Data provided →
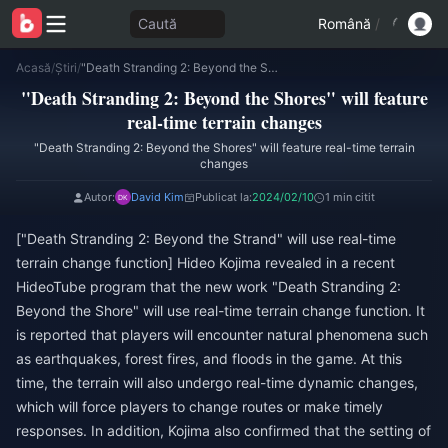
Caută
Română
/
Acasă
/
Știri
/
"Death Stranding 2: Beyond the Shores" will feature real-time terrain changes
"Death Stranding 2: Beyond the Shores" will feature
real-time terrain changes
"Death Stranding 2: Beyond the Shores" will feature real-time terrain
changes
Autor:
David Kim
Publicat la:
2024/02/10
1 min citit
["Death Stranding 2: Beyond the Strand" will use real-time
terrain change function] Hideo Kojima revealed in a recent
HideoTube program that the new work "Death Stranding 2:
Beyond the Shore" will use real-time terrain change function. It
is reported that players will encounter natural phenomena such
as earthquakes, forest fires, and floods in the game. At this
time, the terrain will also undergo real-time dynamic changes,
which will force players to change routes or make timely
responses. In addition, Kojima also confirmed that the setting of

Activity →
Would you please set down the listing above exactly, minus its images?

Result of this task →
Caută
Română
/
Acasă
/
Știri
/
"Death Stranding 2: Beyond the Shores" will feature real-time terrain changes
"Death Stranding 2: Beyond the Shores" will feature
real-time terrain changes
"Death Stranding 2: Beyond the Shores" will feature real-time terrain
changes
Autor:
David Kim
Publicat la:
2024/02/10
1 min citit
["Death Stranding 2: Beyond the Strand" will use real-time
terrain change function] Hideo Kojima revealed in a recent
HideoTube program that the new work "Death Stranding 2:
Beyond the Shore" will use real-time terrain change function. It
is reported that players will encounter natural phenomena such
as earthquakes, forest fires, and floods in the game. At this
time, the terrain will also undergo real-time dynamic changes,
which will force players to change routes or make timely
responses. In addition, Kojima also confirmed that the setting of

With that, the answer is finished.